As mudanças vieram rápido: os produtores do programa não podiam mais usar aquela velha fita gasta, pois esta era carente de elogios ao poder municipal. Tentaram editá-la, mas o resultado foi visivelmente amador. Então cederam ao vento das mudanças e gravaram um novo texto com um sósia de Cutibranca – havia-os em Torneville às centenas! E assim ficou.
Homem de palavra, decretou pena de morte para assassinos, traficantes, estupradores e pedófilos. Criminalizou a prostituição e aumentou drasticamente as penas para assaltante e usuários de drogas. Engrossou o policiamento ao ponto de um militar para cada civil. Instalou modernas câmeras de vigilância em cada ângulo capaz de abrigar um trombadinha solo.

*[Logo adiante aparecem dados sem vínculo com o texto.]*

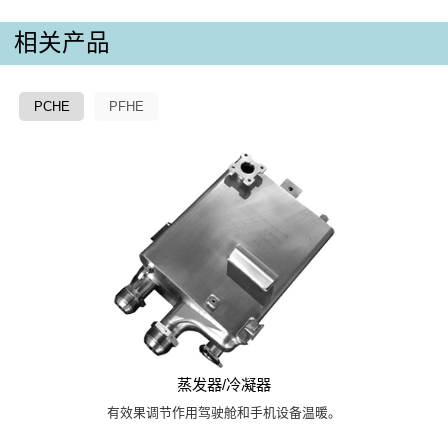
相关产品
PCHE
PFHE
蒸发器/冷凝器
有效果调节作用驾驶舱和手机设备温暖。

A segurança amparou a educação, e nossos filhos ficaram mais seguros e inteligentes com o toque de recolher e a redução da maioridade penal. Por fim, deu cabo à progressão da pena – “Agora, trinta anos são trinta anos! E o que a polícia constatou, a justiça deve assinar embaixo!”

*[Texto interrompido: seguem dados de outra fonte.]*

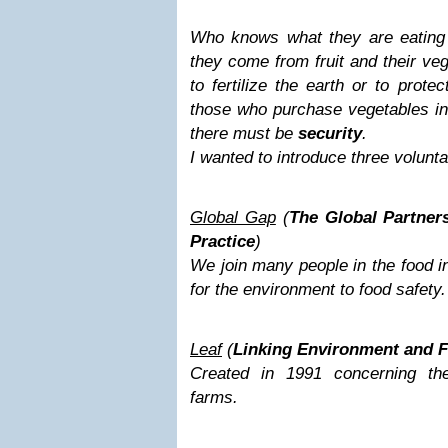
Who knows what they are eating
they come from fruit and their ve
to fertilize the earth or to prote
those who purchase vegetables in
there must be
security
.
I wanted to introduce three volunt
Global Gap
(
The Global Partners
Practice
)
We join many people in the food i
for the environment to food safety.
Leaf
(
Linking Environment and 
Created in 1991 concerning the
farms.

A população vibrava! E como quiseram mostrar serviço naquela manhã! Os comerciantes viravam os olhinhos de torpor! “Agora ninguém segura Torneville!”
Os primeiros detentos vieram rápido. Um garoto da pré-escola foi comprar cigarros para o pai e o vendedor lhe surrupiou 30 centavos. Ele chorou e jogou a bolinha de gude na cabeça do vendedor. “Constatou-se déficit na região do cérebro responsável pela temperança... má criação... clara tendência criminosa” - dizia o psicólogo da TV. Internaram o moleque. Uma aposentada se recusou a mostrar os documentos ao comprar um vinho e terminou sua hora-extra de existência nas dependências da delegacia. As prostitutas foram presas e confinadas – cogitou-se o trabalho forçado – e as noites tornevillienses perderam o mel.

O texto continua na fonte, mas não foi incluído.